The last image of the film is from Syfy’s The Magicians, and even though we don’t see dialogue from these characters, there is a readiness to what we see (it doesn’t hurt that we see the stunning Candis Cayne on horseback). They are standing in front of a closed door ready for battle and Feder wanted to leave us with a call to action. What are you going to do?
“It was hard to figure out how to end it because I didn’t want to end it on one person. I wanted to end it on an emotional note and there were so many different types of endings. If we finished with a story, it would still just be on one person. This is so much here about community and generation. I was looking for groups. This clip was perfect because it’s Candis leading a group into the future. It’s looking forward and it provides the space of fantasy and creativity and wonder. I resist when people say trans people are magical or superheroes or ‘you’re so brave’ that are meant to be compliments. Let us be human. Let’s have that be the starting point. There is that moment where I worried that I was saying we are these magical creatures, but I thought it was a beautiful image. It didn’t speak to the overt messages in the sense because people sometimes don’t know it’s Candis. It is a call to action. She is leading this group to the future and it is the emotional sentiment that I wanted to land on. Are we in this together or not? Are you with us? Are you going to follow our lead?”
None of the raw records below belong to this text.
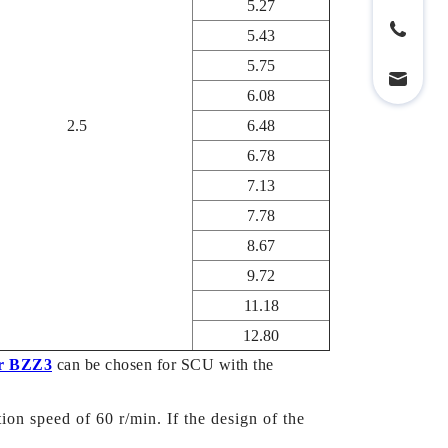
5.27
5.43
5.75
6.08
2.5
6.48
6.78
7.13
7.78
8.67
9.72
11.18
12.80
r BZZ3
can be chosen for SCU with the
ion speed of 60 r/min. If the design of the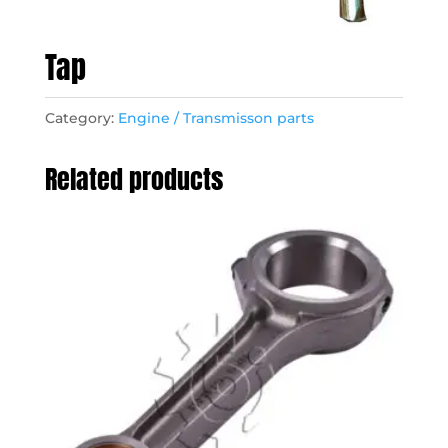
Tap
Category:
Engine / Transmisson parts
Related products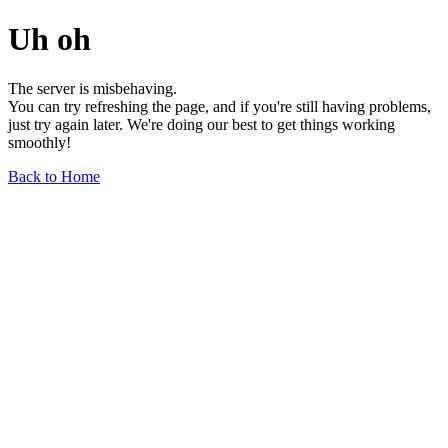
Uh oh
The server is misbehaving.
You can try refreshing the page, and if you're still having problems,
just try again later. We're doing our best to get things working
smoothly!
Back to Home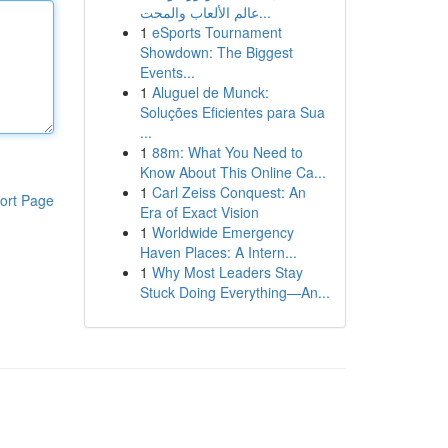
عالم الألعاب والمحت...
1
eSports Tournament
Showdown: The Biggest
Events...
1
Aluguel de Munck:
Soluções Eficientes para Sua
...
1
88m: What You Need to
Know About This Online Ca...
1
Carl Zeiss Conquest: An
ort Page
Era of Exact Vision
1
Worldwide Emergency
Haven Places: A Intern...
1
Why Most Leaders Stay
Stuck Doing Everything—An...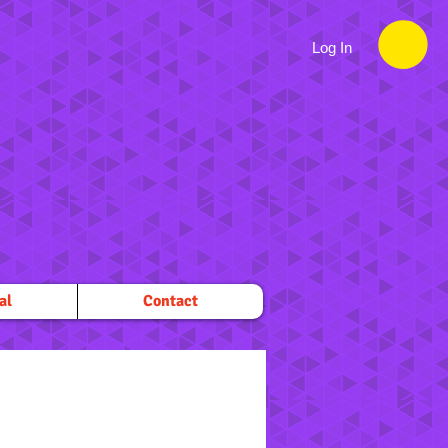
Log In
al
Contact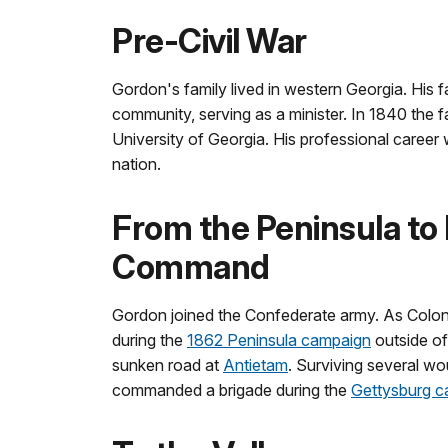
Pre-Civil War
Gordon's family lived in western Georgia. His 
community, serving as a minister. In 1840 the 
University of Georgia. His professional career 
nation.
From the Peninsula to
Command
Gordon joined the Confederate army. As Colone
during the
1862 Peninsula campaign
outside o
sunken road at
Antietam
. Surviving several w
commanded a brigade during the
Gettysburg 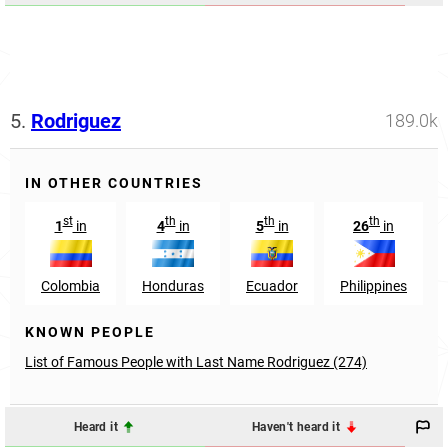
5.
Rodriguez
189.0k
IN OTHER COUNTRIES
st
th
th
th
1
in
4
in
5
in
26
in
Colombia
Honduras
Ecuador
Philippines
KNOWN PEOPLE
List of Famous People with Last Name Rodriguez (274)
Heard it
Haven't heard it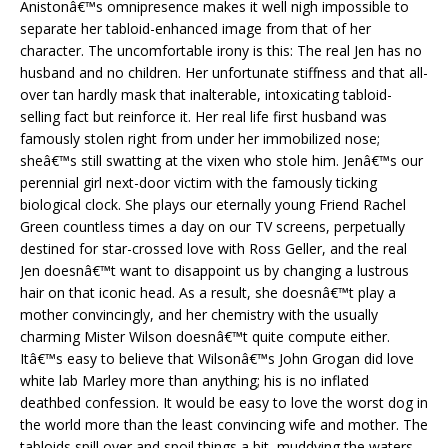
Anistonâ€™s omnipresence makes it well nigh impossible to
separate her tabloid-enhanced image from that of her
character. The uncomfortable irony is this: The real Jen has no
husband and no children. Her unfortunate stiffness and that all-
over tan hardly mask that inalterable, intoxicating tabloid-
selling fact but reinforce it. Her real life first husband was
famously stolen right from under her immobilized nose;
sheâ€™s still swatting at the vixen who stole him. Jenâ€™s our
perennial girl next-door victim with the famously ticking
biological clock. She plays our eternally young Friend Rachel
Green countless times a day on our TV screens, perpetually
destined for star-crossed love with Ross Geller, and the real
Jen doesnâ€™t want to disappoint us by changing a lustrous
hair on that iconic head. As a result, she doesnâ€™t play a
mother convincingly, and her chemistry with the usually
charming Mister Wilson doesnâ€™t quite compute either.
Itâ€™s easy to believe that Wilsonâ€™s John Grogan did love
white lab Marley more than anything; his is no inflated
deathbed confession. It would be easy to love the worst dog in
the world more than the least convincing wife and mother. The
tabloids spill over and spoil things a bit, muddying the waters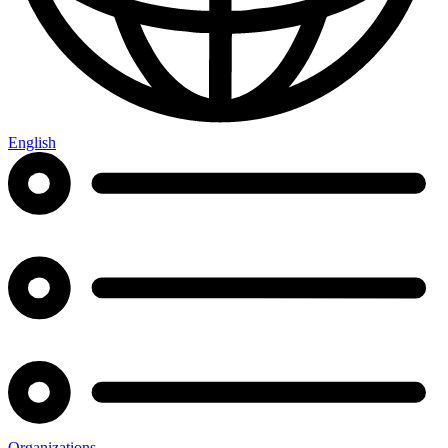
English
Organizations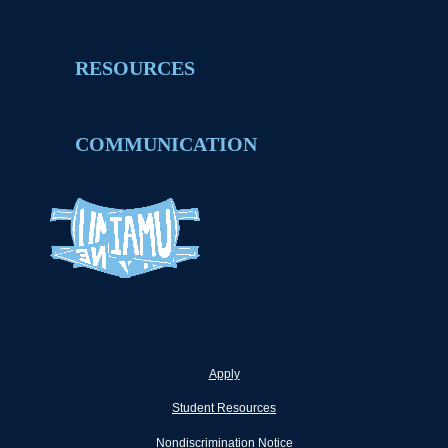
RESOURCES
COMMUNICATION
Apply
Student Resources
Nondiscrimination Notice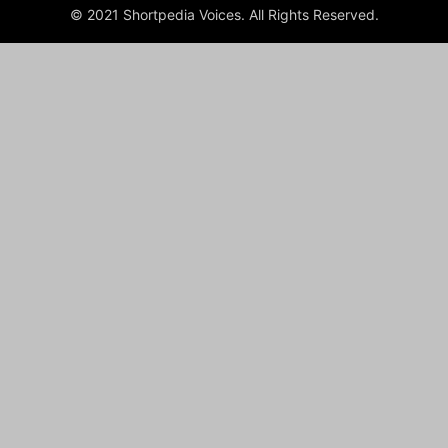
© 2021 Shortpedia Voices. All Rights Reserved.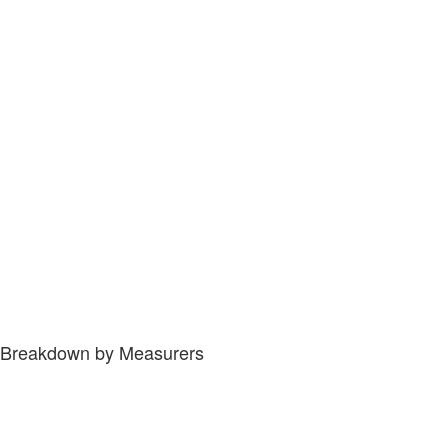
Breakdown by Measurers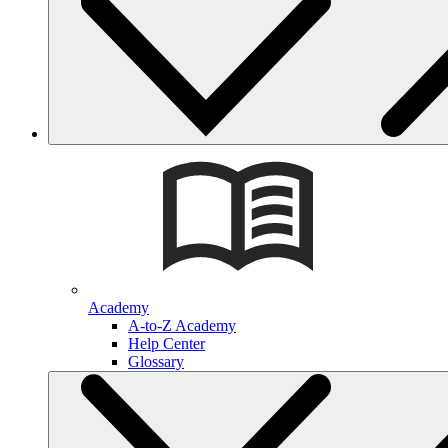
Academy
A-to-Z Academy
Help Center
Glossary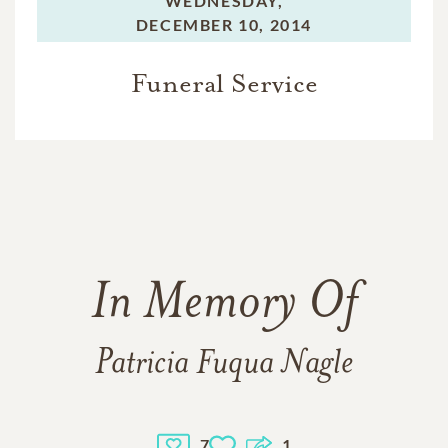
WEDNESDAY,
DECEMBER 10, 2014
Funeral Service
In Memory Of
Patricia Fuqua Nagle
7
1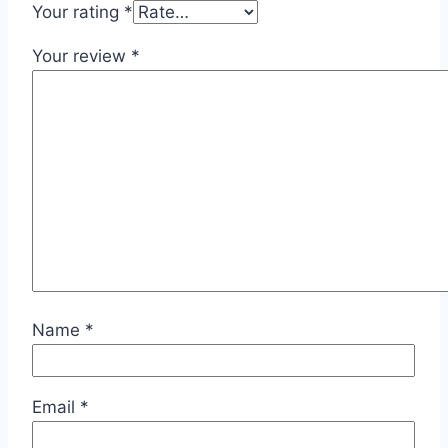
Your rating
*
Your review
*
Name
*
Email
*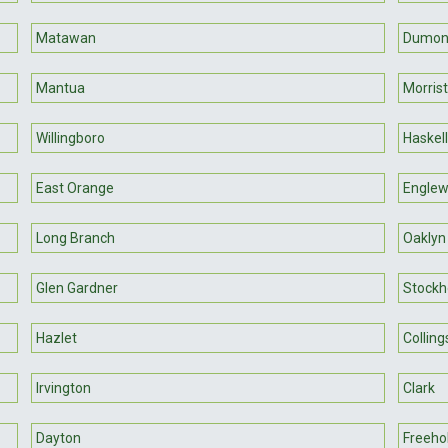
Matawan
Dumon
Mantua
Morris
Willingboro
Haskell
East Orange
Englew
Long Branch
Oaklyn
Glen Gardner
Stock
Hazlet
Collin
Irvington
Clark
Dayton
Freeho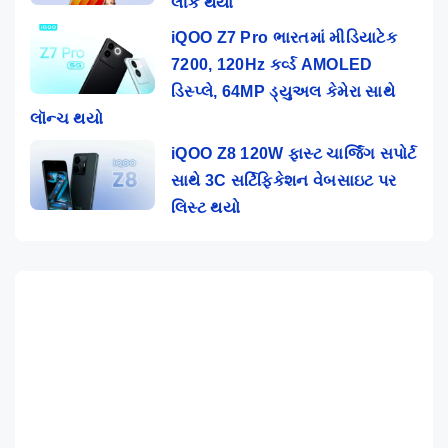
લીક થયા
iQOO Z7 Pro ભારતમાં મીડિયાટેક
7200, 120Hz કર્વ્ડ AMOLED
ડિસ્પ્લે, 64MP ડ્યુઅલ કેમેરા સાથે
લૉન્ચ થયો
iQOO Z8 120W ફાસ્ટ ચાર્જિંગ સપોર્ટ
સાથે 3C સર્ટિફિકેશન વેબસાઇટ પર
લિસ્ટ થયો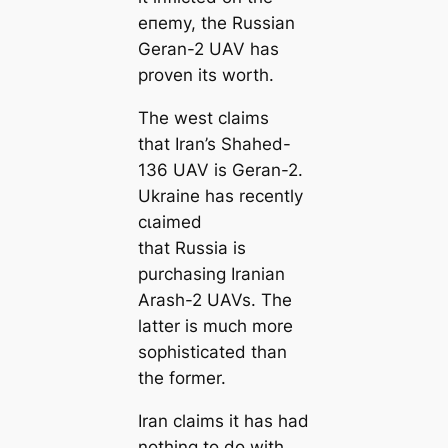
eпemу, the Russian
Geran-2 UAV has
proven its worth.
The weѕt claims
that Iran’s Shahed-
136 UAV is Geran-2.
Ukraine has recently
сɩаіmed
that Russia is
purchasing Iranian
Arash-2 UAVs. The
latter is much more
sophisticated than
the former.
Iran claims it has had
nothing to do with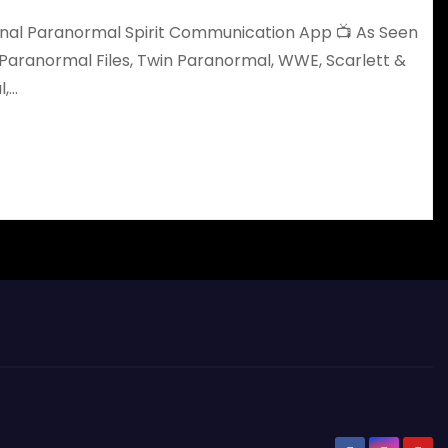
iginal Paranormal Spirit Communication App 📺 As Seen
Paranormal Files, Twin Paranormal, WWE, Scarlett &
l,…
In order to live, we as people have to be seen and acknowledged. Roger Ebert once famously said that movies generate empathy: “For me, the movies are like a machine that generates empathy. If it’s a great movie, it lets you understand a little bit more about what it’s like to be a different gender, a different race, a different age, a different economic class, a different nationality, a different profession, different hopes, aspirations, dreams and fears. It helps us to identify with the people who are sharing this journey with us. And that, to me, is the most noble thing that good movies can do and it’s a reason to encourage them and to support them and to go to them.”
Feder’s film introduces a history of trans representation to an audience that may not know the difference between what is offensive and what is permissible. It is a powerful and simple request to acknowledge the worth of people who are so rarely portrayed properly on screen. It has the potential to not just change how the industry works but also how we treat one another. Disclosure deserves your attention, and it deserves to, at least, be shortlisted for this year’s biggest prizes.
Disclosure is available to stream on Netflix.